Published Oct 11, 2021

Finding Our Voice

By Jorgen Rose

Eschewing political definitions and avoiding partisanship is vital for preserving Practical Farmers’ big-tent membership and our value of welcoming everyone. But we also know that government policies and programs at various levels have an immense impact on the lives of our members and in shaping modern agriculture.

That’s why our board of directors and policy committee have authorized PFI to engage with specific policy issues related to conservation, beginning farmers, on-farm research and Iowa’s Nutrient Reduction Strategy. Within these strategic areas, PFI and its members have had success engaging with decision-makers, both publicly and behind the scenes, to promote our vision for a better agriculture. The result has been more practical tools available to farmers and landowners and fewer barriers to pursuing innovative agriculture alternatives. Through this outreach, members are ensuring that the voices of farmers and landowners are part of larger conversations about the future of agriculture.

Despite the COVID-19 pandemic, PFI members found ways to connect with decision-makers and continue making their voices heard. Here are a few policy-related activities PFI members or staff have participated in this year.

Ag Policy and Building Resilience

Early in spring 2021, several farmers from rural southwest Iowa – Ron Rosmann, Denise O’Brien and Seth Watkins – met virtually with staff from U.S. Rep. Cindy Axne’s office to discuss the important role federal policies and programs can play in building resilient farms and communities in the face of a changing climate. The farmers asked the congresswoman’s office to consider supporting increased funding for working-lands programs like the Sustainable Agriculture Research & Education program, the Conservation Stewardship Program and the Environmental Quality Incentives Program.

“It’s important for us farmers to go to town hall meetings and connect with legislators,” Denise says. “We farmers are the ones that live the reality of agriculture and climate change, and if we want to have a voice, it’s important for us to attend these meetings and make our voices heard no matter the party of the elected official.”

Showcasing Sustainable Farming Practices

Several PFI members hosted elected officials on their farms to share their experiences and help educate decision-makers on sustainable farming practices and systems. In April, Axne visited Tamara Deal’s farm in Guthrie County, Iowa, to learn more about cover crops and hear how federal programs can support farmers’ and landowners’ transitions to more resilient systems.

In July, U.S. Sen. Joni Ernst met with Bill Frederick and James Holz, co-founders of Iowa Cover Crop, on Bill’s farm in Greene County. Topics of discussion included cover crops, small grains and the opportunities for new business and enterprises associated with a transition to resilient, extended-rotation systems. “I think it’s important that legislators and other influential people see what is happening in their districts and hear personal stories,” says Megan Holz, co-owner of Iowa Cover Crop.

“They can see the data and hear the news bites, but when Senator Ernst visited us, she was able to hear firsthand the story of how we were able to build a new business and leave our corporate jobs to come back to the farm.”

Bill Frederick, Joni Ernst, James Holz

Iowa Sen. Joni Ernst, center, poses with Bill Frederick (left) and James Holz (right) while holding a PFI “Don’t Farm Naked” shirt.

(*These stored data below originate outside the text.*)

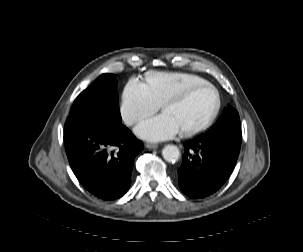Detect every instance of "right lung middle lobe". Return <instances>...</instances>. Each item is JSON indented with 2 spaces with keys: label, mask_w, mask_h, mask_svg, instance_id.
Masks as SVG:
<instances>
[{
  "label": "right lung middle lobe",
  "mask_w": 303,
  "mask_h": 252,
  "mask_svg": "<svg viewBox=\"0 0 303 252\" xmlns=\"http://www.w3.org/2000/svg\"><path fill=\"white\" fill-rule=\"evenodd\" d=\"M82 115H103L121 121L115 75H101L79 94L73 103L69 118Z\"/></svg>",
  "instance_id": "dd1d6c3e"
}]
</instances>
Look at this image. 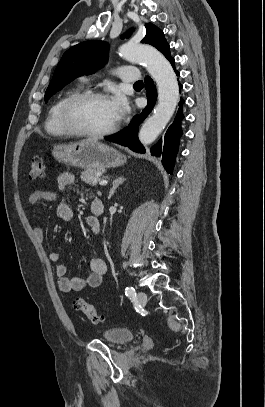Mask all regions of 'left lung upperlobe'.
<instances>
[{
    "mask_svg": "<svg viewBox=\"0 0 265 407\" xmlns=\"http://www.w3.org/2000/svg\"><path fill=\"white\" fill-rule=\"evenodd\" d=\"M146 36L142 43L150 44L172 58L170 48L163 32L151 23L145 25ZM130 32L124 37H129ZM108 59V44L104 41L90 40L79 43L68 49L62 56L53 78L45 93V102L75 78L88 75L102 67Z\"/></svg>",
    "mask_w": 265,
    "mask_h": 407,
    "instance_id": "obj_1",
    "label": "left lung upper lobe"
}]
</instances>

Tackling Local Meat Processing

During the 2021 Iowa legislative session, PFI staff and members worked to educate decision-makers about the challenges and opportunities associated with local meat processing capacity in Iowa. Working with state Rep. Chad Ingels, a farmer and PFI member, PFI staff sought input from farmers, meat processors and industry experts on barriers to increasing small-scale processing capacity in Iowa.

As part of the effort, PFI members, including Aaron Lehman and Ryan Marquardt, spoke at a press conference supporting the need for more meat processing capacity, and many members attended legislative hearings or contacted their state representatives and senators to share their own experiences and challenges. The effort paid off. In June, Governor Reynolds signed House File 857, otherwise known as the Butchery Innovation and Revitalization Act, into law. The bill will provide grants to current and aspiring small-scale meat processors to build additional capacity and sets up a task force to examine and make recommendations about chronic labor shortages in the meat processing industry.

What’s Next

These are just a few highlights of policy-related activities PFI members and staff have participated in over the last year, but we also do not work alone on these efforts. We enjoy support from many partner organizations, including that National Sustainable Agriculture Coalition; Iowa Farmers Union; Center for Rural Affairs; Women, Food and Agriculture Network; and more. As we look towards 2022 and the lead-up to a new farm bill, we’ll be continuing our work with these partners and our members to make sure your voices – and our collective vision for a better agriculture – are heard loud and clear.